I didn't have something I really wanted to write about today, so I thought I would just mention a conjecture that I have about recurrent neural nets.

Conjecture 1: A recurrent neural network cannot learn the language of palindromic strings.

What do I mean by learn? I originally thought of this in trying to force the neural network to generate arbitrarily long palindromic strings. If we think of the problem of recognizing palindromes instead, then my conjecture is that for sufficiently long strings, many of them will be misclassified. I don't have a precise conjecture on how many strings should be, though.

My (limited) understanding of recurrent neural nets is that some values are propagated to the next iteration, which allows for different behavior based on sequential aspects of the data. However, this also effectively limits its "memory" to some function of its size. Once the first half of the palindrome exceeds that memory limit, the recurrent neural net should be unable to reverse it to produce the second half.

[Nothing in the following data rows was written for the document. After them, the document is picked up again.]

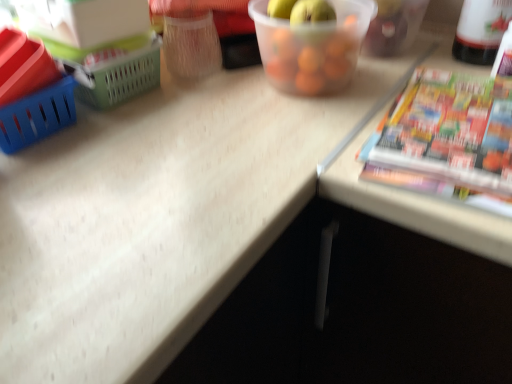 Question: Which direction should I rotate to look at translucent plastic container at upper center?

Choices:
 (A) right
 (B) left

Answer: (A)

Question: Is translucent plastic container at upper center thinner than multicolored glossy paperback book at right?

Choices:
 (A) yes
 (B) no

Answer: (A)

Question: Does translucent plastic container at upper center contain multicolored glossy paperback book at right?

Choices:
 (A) no
 (B) yes

Answer: (A)

Question: Is translucent plastic container at upper center positioned in front of multicolored glossy paperback book at right?

Choices:
 (A) no
 (B) yes

Answer: (A)

Question: Is translucent plastic container at upper center bigger than multicolored glossy paperback book at right?

Choices:
 (A) yes
 (B) no

Answer: (A)

Question: From the image's perspective, is translucent plastic container at upper center under multicolored glossy paperback book at right?

Choices:
 (A) yes
 (B) no

Answer: (B)

Question: Does translucent plastic container at upper center have a greater height compared to multicolored glossy paperback book at right?

Choices:
 (A) yes
 (B) no

Answer: (A)

Question: Does white plastic bottle at upper right come behind multicolored glossy paperback book at right?

Choices:
 (A) no
 (B) yes

Answer: (B)

Question: Is white plastic bottle at upper right shorter than multicolored glossy paperback book at right?

Choices:
 (A) no
 (B) yes

Answer: (A)

Question: Can you confirm if white plastic bottle at upper right is taller than multicolored glossy paperback book at right?

Choices:
 (A) no
 (B) yes

Answer: (B)

Question: Can multicolored glossy paperback book at right be found inside white plastic bottle at upper right?

Choices:
 (A) no
 (B) yes

Answer: (A)

Question: Considering the relative sizes of white plastic bottle at upper right and multicolored glossy paperback book at right in the image provided, is white plastic bottle at upper right bigger than multicolored glossy paperback book at right?

Choices:
 (A) no
 (B) yes

Answer: (B)

Question: From the image's perspective, is white plastic bottle at upper right over multicolored glossy paperback book at right?

Choices:
 (A) yes
 (B) no

Answer: (A)

Question: Is white plastic bottle at upper right completely or partially inside translucent plastic container at upper center?

Choices:
 (A) yes
 (B) no

Answer: (B)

I'd expect it to be possible to show a more general claim:

Suppose that we have a classifier that passes some amount of output from one iteration to the next. Say that the information passed is represented by some metric space \( S \), and each input is in some set \( A \). Then the iteration is defined by a function \( f : S \times A \to S \). Then I expect:

Conjecture 2: If \( S \) is compact, \( f \) is continuous (where \( A \) has the discrete topology), a string is accepted if and only if the final state lands in some open set \( U \subset S \), there are arbitrarily long accepted strings, and every palindrome is accepted, then there are non-palindromic accepted strings.

My idea here is similar to the pumping lemma for regular languages. If you run this iteration on a sufficiently long string, then eventually two intermediate states will be extremely close together. Repeating that section will only change the state by a small amount, and so the system should be unable to distinguish between the original string followed by its reverse (which should be accepted) and the pumped up string followed by the reverse of the original string (which should be rejected).

That's certainly not even close to a full proof, so I'd be interested in finding out if other people have had similar thoughts and found a real barrier here or if there's still potential for ways around it.

If the conjecture is true, then I have a followup question:

Question: What kind of classifier can learn to identify palindromes?